One answer, best articulated by +972’s Noam Sheizaf, is that Israel maintains the status quo because there is not enough pressure on it not to do so; that is to say, there is a dissonance between the doomsday scenarios regarding the consequences of an Israeli failure to get out of the West Bank and the reality on the ground, where the territories are mostly peaceable and the international pressure in the form of boycotts is marginal. Nobody gives up power unless they are made to do so; ergo, the only way to end the occupation is to ensure that Israel pays a price for not doing so.
But Israel has experimented with unilateral withdrawals in the past, both in South Lebanon and Gaza. And while I would argue that Israel is in a better situation strategically as a result of these withdrawals, they have not proven the “land of peace” principle that vast swathes of the Israeli public once swore by. Hezbollah remains ensconced in South Lebanon and Hamas remains capable of firing rockets at Israeli population centres. It may be true that Israel is still “in control” of the Strip, and that the restrictions on goods entering the Strip have been self-defeating, but these issues are overshadowed by the fact that disengagement was the first time the Palestinians had ever managed to get Israel to leave their territory. Thus it became an important test case. The Hamas decision to build on this achievement by continuing to fire rockets at Israel was a disaster that makes it almost impossible to convince the Israeli public that a further unilateral withdrawal is desirable.

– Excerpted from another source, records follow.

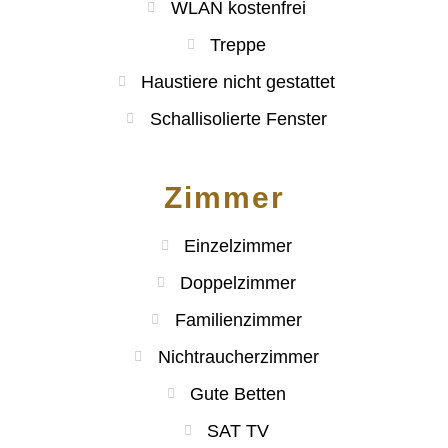
WLAN kostenfrei
Treppe
Haustiere nicht gestattet
Schallisolierte Fenster
Zimmer
Einzelzimmer
Doppelzimmer
Familienzimmer
Nichtraucherzimmer
Gute Betten
SAT TV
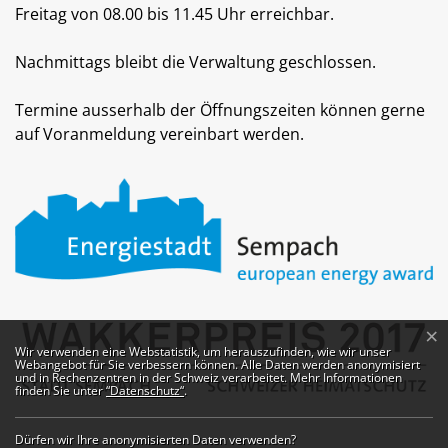
Freitag von 08.00 bis 11.45 Uhr erreichbar.
Nachmittags bleibt die Verwaltung geschlossen.
Termine ausserhalb der Öffnungszeiten können gerne
auf Voranmeldung vereinbart werden.
×
Webstatistik
Wir verwenden eine Webstatistik, um herauszufinden, wie wir unser
Webangebot für Sie verbessern können. Alle Daten werden anonymisiert
und in Rechenzentren in der Schweiz verarbeitet. Mehr Informationen
finden Sie unter
“Datenschutz“
.
Dürfen wir Ihre anonymisierten Daten verwenden?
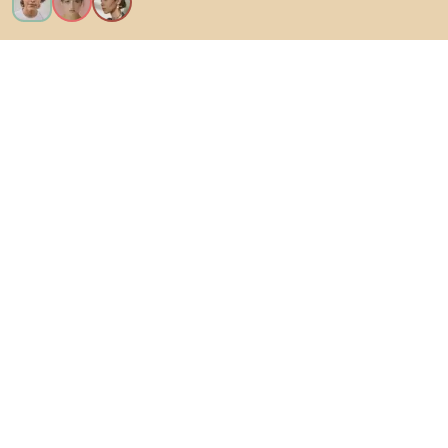
Voglio tutte le caratteristiche!
Di Biano
Per gli utenti
Per i negozi
Esplora sicuramente
Prodotti
Ispirazioni
AI designer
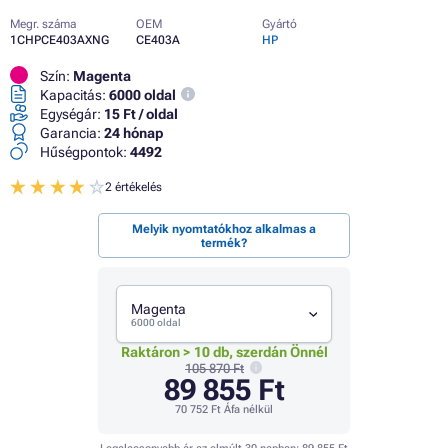
Megr. száma
OEM
Gyártó
1CHPCE403AXNG
CE403A
HP
Szín:
Magenta
Kapacitás:
6000 oldal
Egységár:
15 Ft / oldal
Garancia:
24 hónap
Hűségpontok:
4492
2 értékelés
Melyik nyomtatókhoz alkalmas a
termék?
Magenta
6000 oldal
Raktáron > 10 db, szerdán Önnél
105 870 Ft
89 855 Ft
70 752 Ft
Áfa nélkül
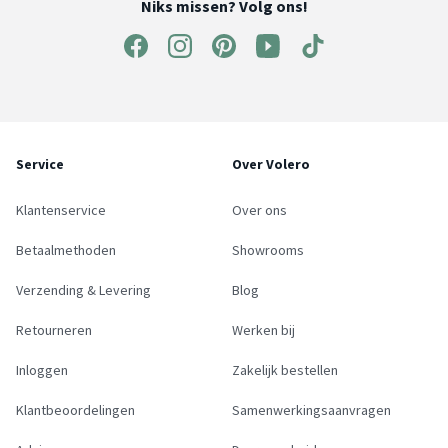
Niks missen? Volg ons!
Service
Over Volero
Klantenservice
Over ons
Betaalmethoden
Showrooms
Verzending & Levering
Blog
Retourneren
Werken bij
Inloggen
Zakelijk bestellen
Klantbeoordelingen
Samenwerkingsaanvragen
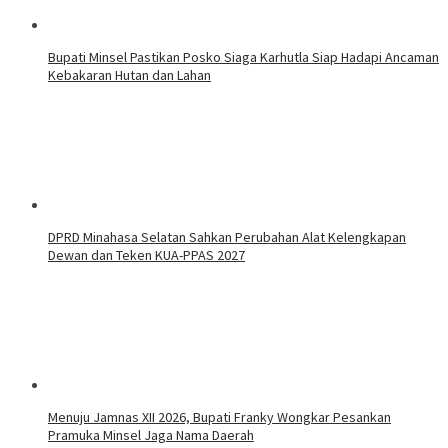
Bupati Minsel Pastikan Posko Siaga Karhutla Siap Hadapi Ancaman
Kebakaran Hutan dan Lahan
DPRD Minahasa Selatan Sahkan Perubahan Alat Kelengkapan
Dewan dan Teken KUA-PPAS 2027
Menuju Jamnas XII 2026, Bupati Franky Wongkar Pesankan
Pramuka Minsel Jaga Nama Daerah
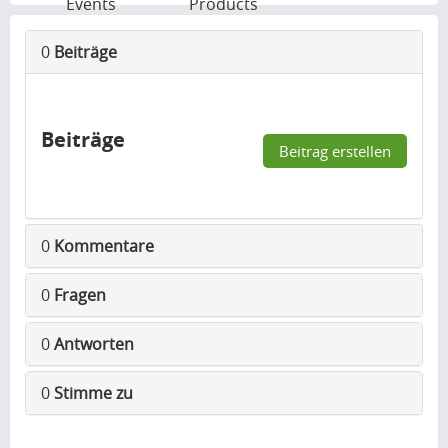
Events
Products
0
Beiträge
Beiträge
Beitrag erstellen
0
Kommentare
0
Fragen
0
Antworten
0
Stimme zu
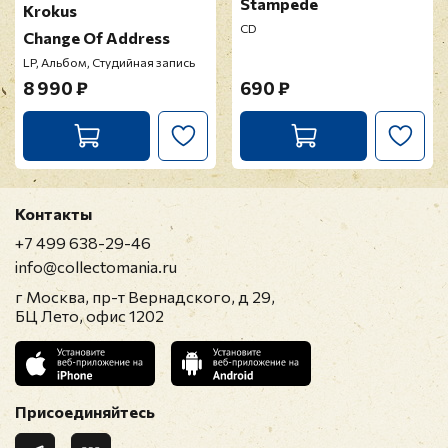
Stampede
Krokus
CD
Change Of Address
LP, Альбом, Студийная запись
8 990 ₽
690 ₽
Контакты
+7 499 638-29-46
info@collectomania.ru
г Москва, пр-т Вернадского, д 29,
БЦ Лето, офис 1202
Присоединяйтесь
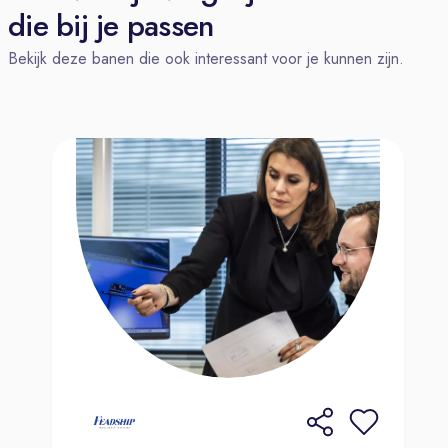
en gym. Samen met je team van 6 à 7
die bij je passen
collega’s werk je aan één jacht, vanaf
Bekijk deze banen die ook interessant voor je kunnen zijn.
het moment dat het jacht als casco
binnenkomst, tot aan de tewaterlating
(de ‘doop’).
Op de afdeling Techniek zijn
collega’s werkzaam in de functie van
loodgieter (12), pijpfitter (12),
leidingmonteur (21), inbouwmonteur
(14) en metaalbewerker elektra (16)
(exclusief inleen). Samen met hen
werk je aan de techniek van de
jachten die op de werf in aanbouw
zijn.
Dit breng je mee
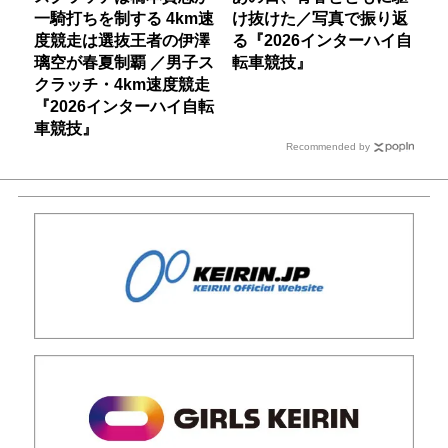
一騎打ちを制する 4km速
け抜けた／写真で振り返
度競走は選抜王者の伊澤
る『2026インターハイ自
璃空が春夏制覇 ／男子ス
転車競技』
クラッチ・4km速度競走
『2026インターハイ自転
車競技』
Recommended by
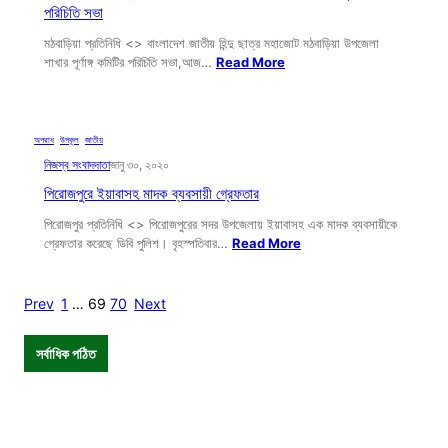
পরিচিতি সভা
মঠবাড়িয়া প্রতিনিধি <> বাংলাদেশ জাতীয় হিন্দু ছাত্র মহাজোট মঠবাড়িয়া উপজেলা
শাখার পূর্ণাঙ্গ কমিটির পরিচিতি সভা,আজ…
Read More
অপরাধ
, 
উপকূল
, 
জাতীয়
নিজস্ব সংবাদদাতা
জানু ৩০, ২০২০
পিরোজপুরে ইয়াবাসহ মাদক ব্যবসায়ী গ্রেফতার
পিরোজপুর প্রতিনিধি <> পিরোজপুরের সদর উপজেলায় ইয়াবাসহ এক মাদক ব্যবসায়ীকে
গ্রেফতার করেছে ডিবি পুলিশ। বৃহস্পতিবার…
Read More
Prev
1
…
69
70
Next
সর্বাধিক পঠিত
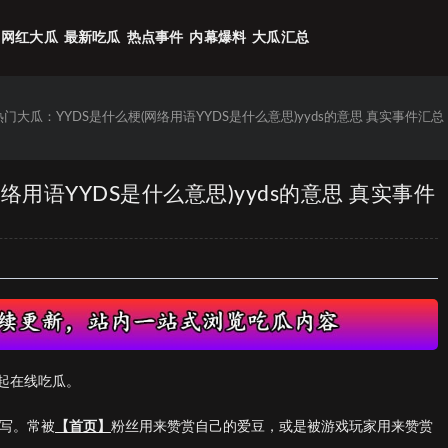
网红大瓜
最新吃瓜
热点事件
内幕爆料
大瓜汇总
热门大瓜：YYDS是什么梗(网络用语YYDS是什么意思)yyds的意思 真实事件汇总
网络用语YYDS是什么意思)yyds的意思 真实事件
起在线吃瓜。
缩写。常被
【首页】
粉丝用来赞赏自己的爱豆，或是被游戏玩家用来赞赏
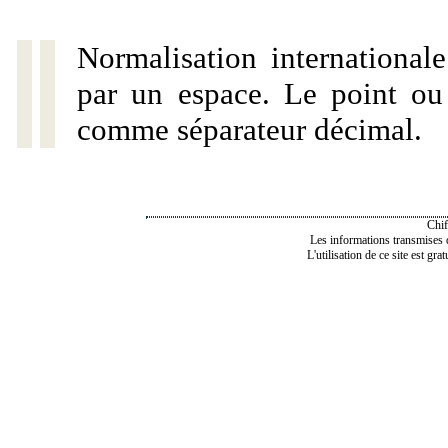
Normalisation internationale
par un espace. Le point ou l
comme séparateur décimal.
Chif
Les informations transmises de
L'utilisation de ce site est gra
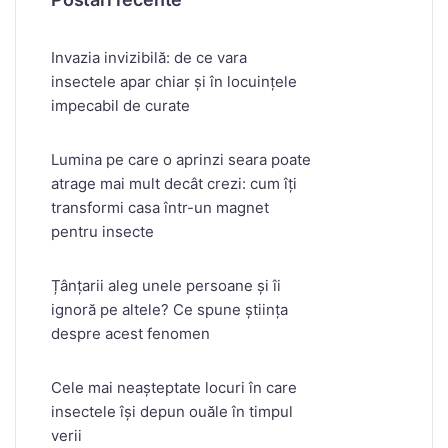
Invazia invizibilă: de ce vara
insectele apar chiar și în locuințele
impecabil de curate
Lumina pe care o aprinzi seara poate
atrage mai mult decât crezi: cum îți
transformi casa într-un magnet
pentru insecte
Țânțarii aleg unele persoane și îi
ignoră pe altele? Ce spune știința
despre acest fenomen
Cele mai neașteptate locuri în care
insectele își depun ouăle în timpul
verii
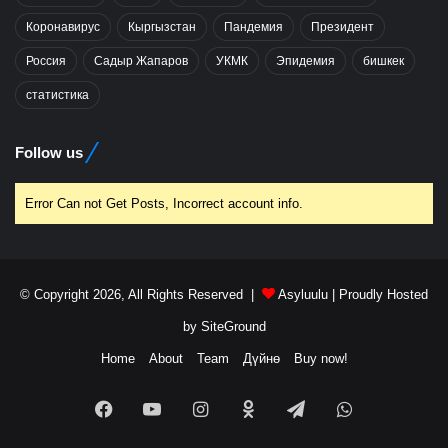
Коронавирус
Кыргызстан
Пандемия
Президент
Россия
Садыр Жапаров
УКМК
Эпидемия
бишкек
статистика
Follow us
Error Can not Get Posts, Incorrect account info.
© Copyright 2026, All Rights Reserved |
Asyluulu
| Proudly Hosted
by
SiteGround
Home
About
Team
Дүйнө
Buy now!
Facebook
YouTube
Instagram
Odnoklassniki
Telegram
WhatsApp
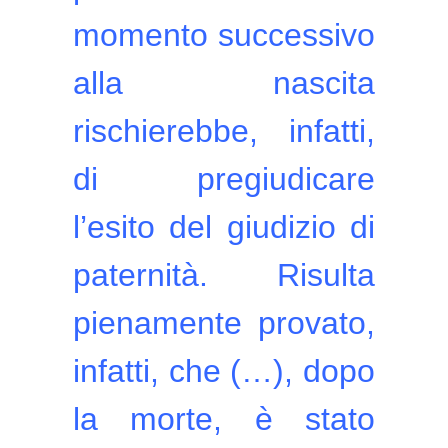
momento successivo
alla nascita
rischierebbe, infatti,
di pregiudicare
l’esito del giudizio di
paternità. Risulta
pienamente provato,
infatti, che (…), dopo
la morte, è stato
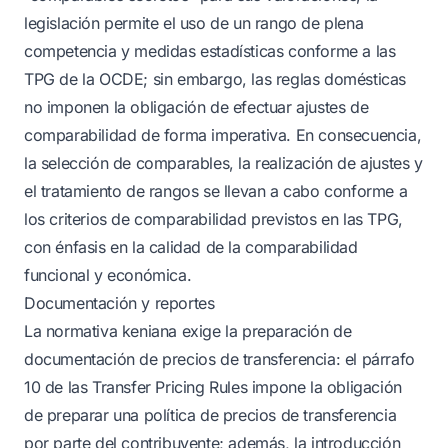
legislación permite el uso de un rango de plena
competencia y medidas estadísticas conforme a las
TPG de la OCDE; sin embargo, las reglas domésticas
no imponen la obligación de efectuar ajustes de
comparabilidad de forma imperativa. En consecuencia,
la selección de comparables, la realización de ajustes y
el tratamiento de rangos se llevan a cabo conforme a
los criterios de comparabilidad previstos en las TPG,
con énfasis en la calidad de la comparabilidad
funcional y económica.
Documentación y reportes
La normativa keniana exige la preparación de
documentación de precios de transferencia: el párrafo
10 de las Transfer Pricing Rules impone la obligación
de preparar una política de precios de transferencia
por parte del contribuyente; además, la introducción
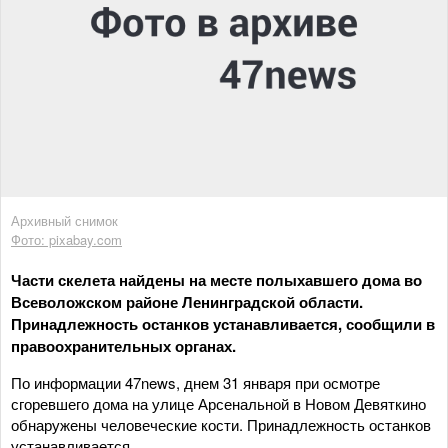
Архивный снимок
Фото: pixabay.com
Части скелета найдены на месте полыхавшего дома во
Всеволожском районе Ленинградской области.
Принадлежность останков устанавливается, сообщили в
правоохранительных органах.
По информации 47news, днем 31 января при осмотре
сгоревшего дома на улице Арсенальной в Новом Девяткино
обнаружены человеческие кости. Принадлежность останков
устанавливается.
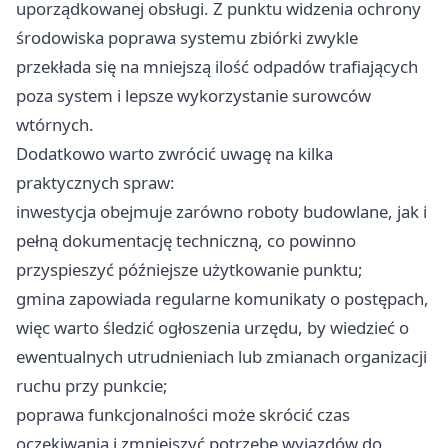
uporządkowanej obsługi. Z punktu widzenia ochrony
środowiska poprawa systemu zbiórki zwykle
przekłada się na mniejszą ilość odpadów trafiających
poza system i lepsze wykorzystanie surowców
wtórnych.
Dodatkowo warto zwrócić uwagę na kilka
praktycznych spraw:
inwestycja obejmuje zarówno roboty budowlane, jak i
pełną dokumentację techniczną, co powinno
przyspieszyć późniejsze użytkowanie punktu;
gmina zapowiada regularne komunikaty o postępach,
więc warto śledzić ogłoszenia urzędu, by wiedzieć o
ewentualnych utrudnieniach lub zmianach organizacji
ruchu przy punkcie;
poprawa funkcjonalności może skrócić czas
oczekiwania i zmniejszyć potrzebę wyjazdów do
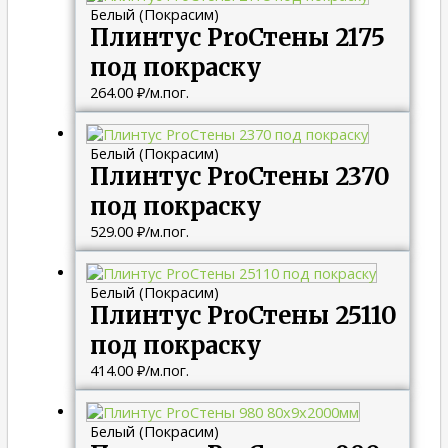
Белый (Покрасим)
Плинтус ProСтены 2175
под покраску
264.00
₽
/м.пог.
Белый (Покрасим)
Плинтус ProСтены 2370
под покраску
529.00
₽
/м.пог.
Белый (Покрасим)
Плинтус ProСтены 25110
под покраску
414.00
₽
/м.пог.
Белый (Покрасим)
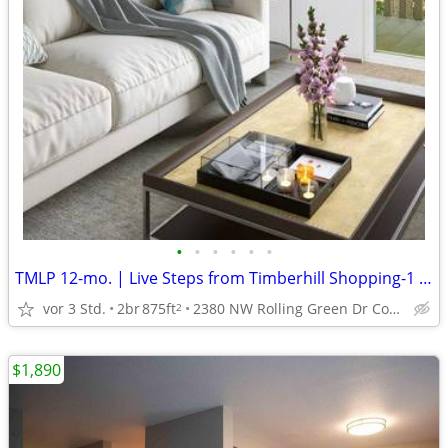
•
•
•
•
•
•
TMLP 12-mo. | Live Steps from Timberhill Shopping-1 & 2 BR with Private Patio
vor 3 Std.
2br
875ft
2380 NW Rolling Green Dr Corvallis, OR 97330
2
$1,890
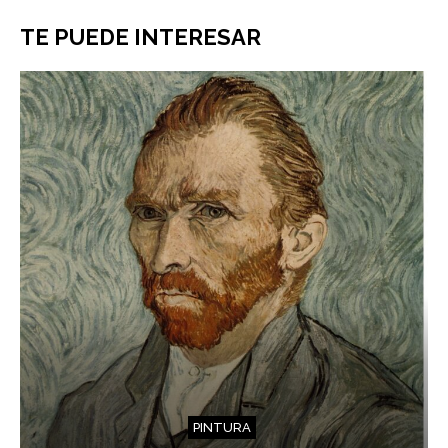
TE PUEDE INTERESAR
PINTURA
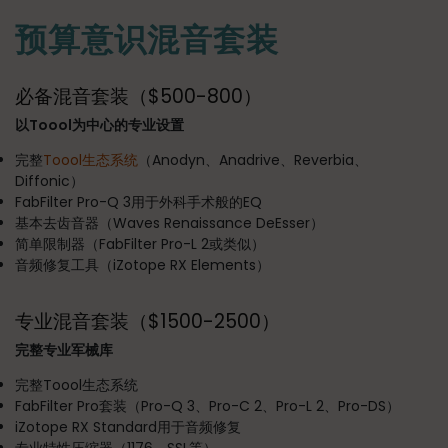
预算意识混音套装
必备混音套装（$500-800）
以Toool为中心的专业设置
完整
Toool生态系统
（Anodyn、Anadrive、Reverbia、
Diffonic）
FabFilter Pro-Q 3用于外科手术般的EQ
基本去齿音器（Waves Renaissance DeEsser）
简单限制器（FabFilter Pro-L 2或类似）
音频修复工具（iZotope RX Elements）
专业混音套装（$1500-2500）
完整专业军械库
完整Toool生态系统
FabFilter Pro套装（Pro-Q 3、Pro-C 2、Pro-L 2、Pro-DS）
iZotope RX Standard用于音频修复
专业特性压缩器（1176、SSL等）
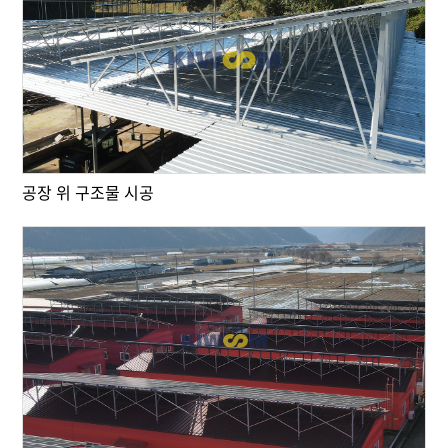
공장 위 구조물 시공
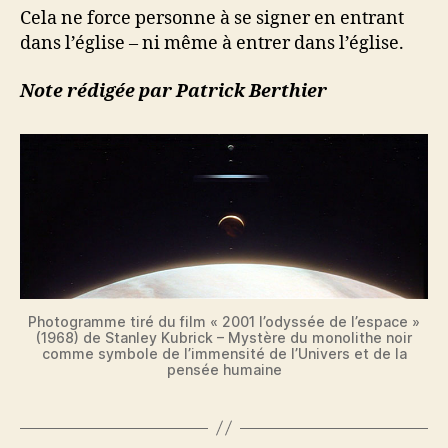
Cela ne force personne à se signer en entrant
dans l’église – ni même à entrer dans l’église.
Note rédigée par Patrick Berthier
Photogramme tiré du film « 2001 l’odyssée de l’espace »
(1968) de Stanley Kubrick – Mystère du monolithe noir
comme symbole de l’immensité de l’Univers et de la
pensée humaine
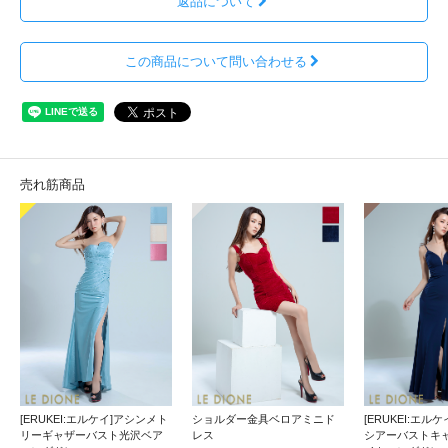
返品について
この商品について問い合わせる
売れ筋商品
[ERUKEI:エルケイ]アシンメト
ショルダー金具ベロアミニド
[ERUKEI:エル
リーギャザーバスト光沢ベア
レス
シアーバストキ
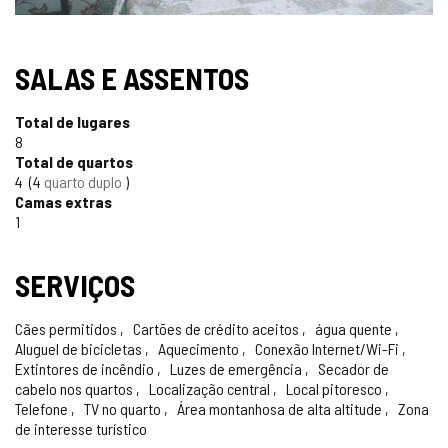
SELO
SALAS E ASSENTOS
TURISMO
Total de lugares
CONFIÁVEL
8
Total de quartos
4
4
quarto duplo
Camas extras
1
SERVIÇOS
Cães permitidos
Cartões de crédito aceitos
água quente
Aluguel de bicicletas
Aquecimento
Conexão Internet/Wi-Fi
Extintores de incêndio
Luzes de emergência
Secador de
cabelo nos quartos
Localização central
Local pitoresco
Telefone
TV no quarto
Área montanhosa de alta altitude
Zona
de interesse turístico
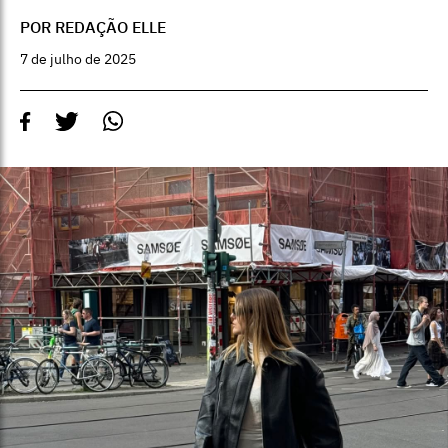
POR REDAÇÃO ELLE
7 de julho de 2025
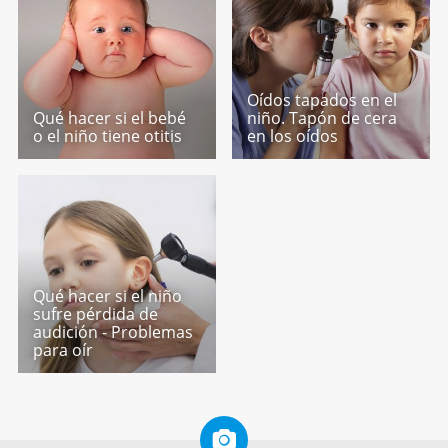
Oídos tapados en el
Qué hacer si el bebé
niño. Tapón de cera
o el niño tiene otitis
en los oídos
Qué hacer si el niño
sufre pérdida de
audición - Problemas
para oír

Israel clearly holds overwhelmingly more power than the Palestinians, but this does not mean that it can end the conflict on its own. And it is a question of ending the conflict, not only the occupation. If it is only a question of ending the occupation, then it can’t also be a question of the refugees and 1948. One cannot have it both ways. And it is not only about the occupation. It is about two peoples sharing this small piece of land in an equitable way as possible.
So why does the situation persist? I actually think that the new US Secretary of State, John Kerry, has come closer than anyone in articulating the problem. During a recent briefing in which he suggested there was a “year, year and a half” before the window for a two-state solution shuts, he said “[The] Palestinians [are] convinced Israel will never give them a state, Israel [is] convinced the Palestinians will never give them security”. The principle of Occam’s razor holds that the most obvious answer is true; this principle also applies in the Middle East. Israel’s actions in the West Bank do not look like those of a country serious about a two-state solution; I have already dealt with the devastating impact of the rockets from Gaza on the collective Israeli consciousness. For all my dislike of the man, a dislike that won’t disappear as the result of one affable appearance on Eretz Nehederet, I think Netanyahu is genuine in his fears regarding the security implications of a West Bank withdrawal. Whether he’s right or not is another question, but if the two-state solution is to have a future (and while two years may be an exaggeration the idea doesn’t have an unlimited shelf life), then the focus of well-meaning outsiders needs to be on how best one can have a Palestinian state that is as secure and viable and sovereign as possible alongside an already sovereign Israel that is as secure as possible. Unilaterally ending the occupation, though, won’t guarantee any of that.